Stored data:
▼
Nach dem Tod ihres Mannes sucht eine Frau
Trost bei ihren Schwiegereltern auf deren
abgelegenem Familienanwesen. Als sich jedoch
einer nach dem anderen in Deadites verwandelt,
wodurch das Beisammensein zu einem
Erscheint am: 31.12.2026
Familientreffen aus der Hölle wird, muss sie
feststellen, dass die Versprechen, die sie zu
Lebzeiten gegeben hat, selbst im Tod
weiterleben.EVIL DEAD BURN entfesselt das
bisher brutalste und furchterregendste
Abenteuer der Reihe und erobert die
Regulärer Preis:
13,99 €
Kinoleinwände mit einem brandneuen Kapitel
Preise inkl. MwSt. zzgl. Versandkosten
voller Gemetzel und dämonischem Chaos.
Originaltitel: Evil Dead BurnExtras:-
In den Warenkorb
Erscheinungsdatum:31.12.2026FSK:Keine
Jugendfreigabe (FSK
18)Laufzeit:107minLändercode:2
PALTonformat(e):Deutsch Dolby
▲
Exercise brief:
From the lines above, copy those that contain the word "einem".

Result of this task:
wodurch das Beisammensein zu einem
Kinoleinwände mit einem brandneuen Kapitel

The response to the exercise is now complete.